Do I mean what I say?


“And don’t say anything you don’t mean. This counsel is embedded deep in our traditions. You only make things worse when you lay down a smoke screen of pious talk, saying, ‘I’ll pray for you,’ and never doing it, or saying, ‘God be with you,’ and not meaning it. You don’t make your words true by embellishing them with religious lace. In making your speech sound more religious, it becomes less true. Just say ‘yes’ and ‘no.’ When you manipulate words to get your own way, you go wrong. (Matthew 5:33, 34, 37 MSG)

Much of the Sermon on the Mount focuses on authenticity. Authenticity is so desirable because it exists in scarce amounts. The reason Jesus spends so much time on it isn’t because we see so much of it, but so little.

How many things do I say that I don’t mean? Our society is practically based on pretense and superficiality. We say, “I’m sorry,” when we aren’t and “I’m fine, how are you?” when we’re not fine and don’t care how they are. When we meet someone who says it like it is, we call them radical. Sure, you say, we must all get along.
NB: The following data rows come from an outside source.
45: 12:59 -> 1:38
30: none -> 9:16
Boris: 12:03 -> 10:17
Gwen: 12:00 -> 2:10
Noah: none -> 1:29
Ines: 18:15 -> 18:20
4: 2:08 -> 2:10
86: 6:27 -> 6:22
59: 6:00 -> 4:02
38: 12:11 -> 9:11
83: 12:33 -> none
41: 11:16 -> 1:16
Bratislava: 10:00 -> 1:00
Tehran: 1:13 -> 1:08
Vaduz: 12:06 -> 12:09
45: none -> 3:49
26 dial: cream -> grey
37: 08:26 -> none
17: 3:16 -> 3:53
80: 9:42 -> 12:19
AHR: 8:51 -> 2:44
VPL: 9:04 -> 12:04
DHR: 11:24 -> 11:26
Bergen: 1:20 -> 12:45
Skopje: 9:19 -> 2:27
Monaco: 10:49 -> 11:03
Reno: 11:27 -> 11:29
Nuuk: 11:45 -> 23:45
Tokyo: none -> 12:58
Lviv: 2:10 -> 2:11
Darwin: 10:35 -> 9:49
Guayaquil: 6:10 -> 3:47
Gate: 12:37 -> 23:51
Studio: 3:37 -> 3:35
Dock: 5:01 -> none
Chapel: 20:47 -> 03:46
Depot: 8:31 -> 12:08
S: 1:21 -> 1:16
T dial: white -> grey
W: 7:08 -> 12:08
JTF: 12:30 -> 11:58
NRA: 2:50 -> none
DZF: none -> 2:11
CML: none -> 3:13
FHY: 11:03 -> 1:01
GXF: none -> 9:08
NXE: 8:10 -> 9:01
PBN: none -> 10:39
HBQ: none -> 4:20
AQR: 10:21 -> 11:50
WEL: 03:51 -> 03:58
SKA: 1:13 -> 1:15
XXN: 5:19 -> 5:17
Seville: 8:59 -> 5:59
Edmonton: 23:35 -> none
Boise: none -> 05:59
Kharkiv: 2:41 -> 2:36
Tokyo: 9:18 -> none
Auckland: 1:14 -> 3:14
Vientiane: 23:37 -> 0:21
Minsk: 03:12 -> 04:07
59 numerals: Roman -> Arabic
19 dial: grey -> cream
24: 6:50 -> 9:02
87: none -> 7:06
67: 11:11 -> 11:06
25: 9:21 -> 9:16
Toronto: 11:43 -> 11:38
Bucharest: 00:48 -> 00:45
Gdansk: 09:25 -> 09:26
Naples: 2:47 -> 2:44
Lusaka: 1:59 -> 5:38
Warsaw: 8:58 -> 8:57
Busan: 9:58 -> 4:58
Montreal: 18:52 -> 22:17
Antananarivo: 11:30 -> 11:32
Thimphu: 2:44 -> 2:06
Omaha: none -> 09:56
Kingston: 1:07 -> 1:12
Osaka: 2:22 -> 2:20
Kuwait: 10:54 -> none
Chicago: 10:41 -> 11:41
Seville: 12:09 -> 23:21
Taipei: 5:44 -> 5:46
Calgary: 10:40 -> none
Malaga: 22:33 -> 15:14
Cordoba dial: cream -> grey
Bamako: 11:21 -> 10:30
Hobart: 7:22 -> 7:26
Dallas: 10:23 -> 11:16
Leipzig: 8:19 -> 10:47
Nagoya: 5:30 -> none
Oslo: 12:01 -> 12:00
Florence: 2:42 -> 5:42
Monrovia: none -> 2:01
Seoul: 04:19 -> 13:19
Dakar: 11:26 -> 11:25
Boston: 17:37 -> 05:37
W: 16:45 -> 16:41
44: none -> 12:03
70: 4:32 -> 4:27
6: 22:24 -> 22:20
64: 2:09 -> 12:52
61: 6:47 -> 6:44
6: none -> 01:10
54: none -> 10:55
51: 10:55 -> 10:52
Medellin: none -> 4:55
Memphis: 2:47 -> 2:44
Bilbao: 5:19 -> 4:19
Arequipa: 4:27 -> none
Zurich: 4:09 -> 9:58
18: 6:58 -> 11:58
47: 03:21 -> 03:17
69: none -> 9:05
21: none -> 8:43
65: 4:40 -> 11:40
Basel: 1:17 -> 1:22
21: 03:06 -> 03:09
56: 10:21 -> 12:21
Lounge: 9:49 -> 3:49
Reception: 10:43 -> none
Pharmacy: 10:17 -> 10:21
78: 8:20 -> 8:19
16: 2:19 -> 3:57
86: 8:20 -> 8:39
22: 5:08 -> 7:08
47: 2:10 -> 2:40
We can’t just say what we really think.

And why not? First, if I can’t say what I’m thinking, then I must be thinking wrong. If I’m afraid to say what is on my mind, then either I have a bad attitude I’m covering up or I’m unwilling to stand for what I believe. Both of these are wrong-headed. Second, if I am thinking right then I forfeit the opportunity to speak truth when truth is in such short supply. I make no difference in my relationships with others if I merely parrot along with the polite crowd. Scripture does not teach us to speak truth without regard to others, but to speak truth in love (Ephesians 4:15). If I really love others, I will speak plainly of the truth. If I am not willing to say it, then I don’t really believe it or I don’t really love them.

In this passage Jesus is saying I am no better off sounding good, using religious niceties, if I don’t mean what I say. In fact, using religious talk makes it less true, because I am spiritually lazy and relying on how I’ve heard others say nice things.

Instead, I should take the time to carefully consider my words so that they may stand on their own. I do no one any real good by just sounding nice instead of being nice–which means I have their best interests in mind, not my social acceptance among those who would care so little as to be offended by one thing I said.